The findings of this study add empirical evidence to the existing literature in respect of the relationship between age, gender, occupational position, psychological characteristics (loneliness, shyness, and proactiveness), and Internet addiction. Although some of these findings are similar to past studies, it has to be noted here that the participants involved in this study are working adults and not students. Nevertheless, the results cannot be generalized as the participants were working adults in selected organizations in Kuala Lumpur. Perhaps, the results would be different with participants from other parts of the country. Therefore, future studies should include participants from other parts of the country.

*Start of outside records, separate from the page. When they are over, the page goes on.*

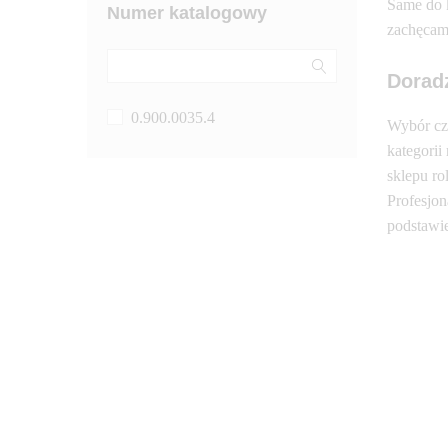
Same do k
Numer katalogowy
Geringhoff
zachęcamy
GRANIT
Gregoire Besson
Dorad
Hardi
0.900.0035.4
Wybór cz
Hella
kategorii
Horsch
sklepu r
Impos
Profesjon
podstawi
INA
iSofa
JCB
John Deere
KAJO
Kuhn
Kuhn Rauch
Kverneland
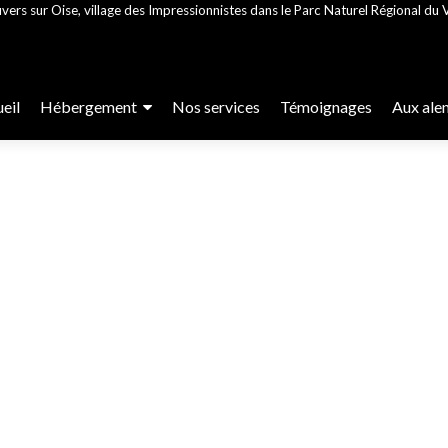
vers sur Oise, village des Impressionnistes dans le Parc Naturel Régional du V
r
eil
Hébergement
Nos services
Témoignages
Aux ale
enu
cipal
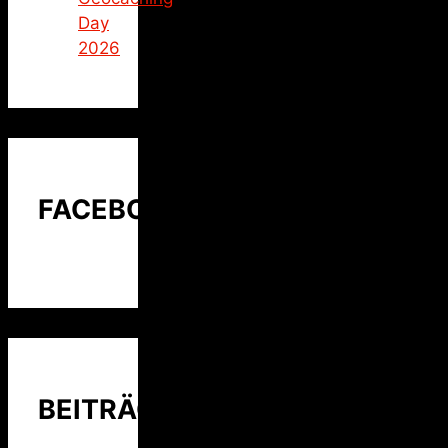
Day
2026
FACEBOOK
BEITRÄGE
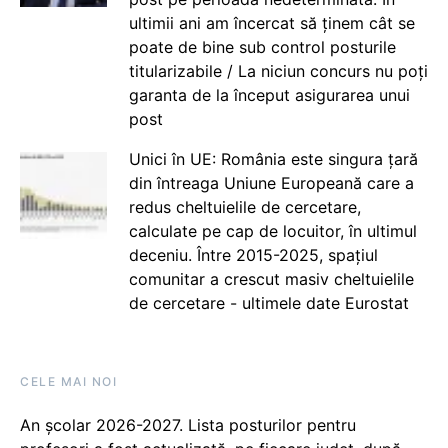
ultimii ani am încercat să ținem cât se
poate de bine sub control posturile
titularizabile / La niciun concurs nu poți
garanta de la început asigurarea unui
post
Unici în UE: România este singura țară
din întreaga Uniune Europeană care a
redus cheltuielile de cercetare,
calculate pe cap de locuitor, în ultimul
deceniu. Între 2015-2025, spațiul
comunitar a crescut masiv cheltuielile
de cercetare - ultimele date Eurostat
CELE MAI NOI
An școlar 2026-2027. Lista posturilor pentru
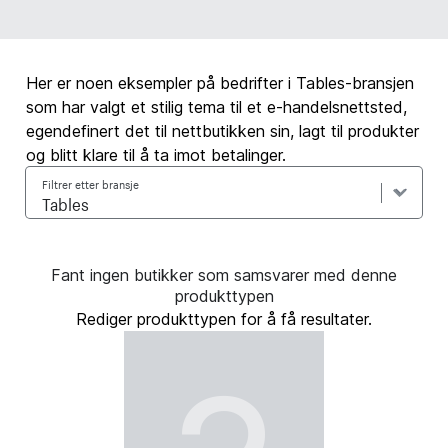
Her er noen eksempler på bedrifter i Tables-bransjen
som har valgt et stilig tema til et e-handelsnettsted,
egendefinert det til nettbutikken sin, lagt til produkter
og blitt klare til å ta imot betalinger.
Filtrer etter bransje
Fant ingen butikker som samsvarer med denne
produkttypen
Rediger produkttypen for å få resultater.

In addition, it is also suggested that besides loneliness, shyness, and proactiveness, other personality traits such as the Big 5 personality should be incorporated in future studies. Besides this, additional analysis can be carried out to include industry where the participants are attached to. It would be interesting to see whether it has an effect on Internet addiction.
Footnotes
Appendix
Indicators Outer Loadings.
| Internet Addiction | Loneliness | Proactiveness | Shyness | |
|---|---|---|---|---|
| IA10 | 0.649 | |||
| IA11 | 0.661 | |||
| IA13 | 0.729 | |||
| IA14 | 0.737 | |||
| IA15 | 0.760 | |||
| IA16 | 0.700 | |||
| IA17 | 0.781 | |||
| IA18 | 0.769 | |||
| IA19 | 0.738 | |||
| IA20 | 0.745 | |||
| IA6 | 0.643 | |||
| IA8 | 0.696 | |||
| IA9 | 0.686 | |||
| L1 | 0.906 | |||
| L2 | 0.918 | |||
| L3 | 0.841 | |||
| P1 | 0.807 | |||
| P2 | 0.823 | |||
| P3 | 0.829 | |||
| P4 | 0.861 | |||
| P5 | 0.864 | |||
| P6 | 0.86 | |||
| P7 | 0.877 | |||
| P8 | 0.893 | |||
| P9 | 0.83 | |||
| S1 | 0.822 | |||
| S2 | 0.834 | |||
| S3 | 0.855 | |||
| S4 | 0.826 |
Declaration of Conflicting Interests
The author(s) declared no potential conflicts of interest with respect to the research, authorship, and/or publication of this article.
Funding
The author(s) disclosed receipt of the following financial support for the research, authorship, and/or publication of this article: The authors would like to thank University of Malaya for funding the research under the HIR Social Science grant UM.C/625/1/HIR/ASH/033.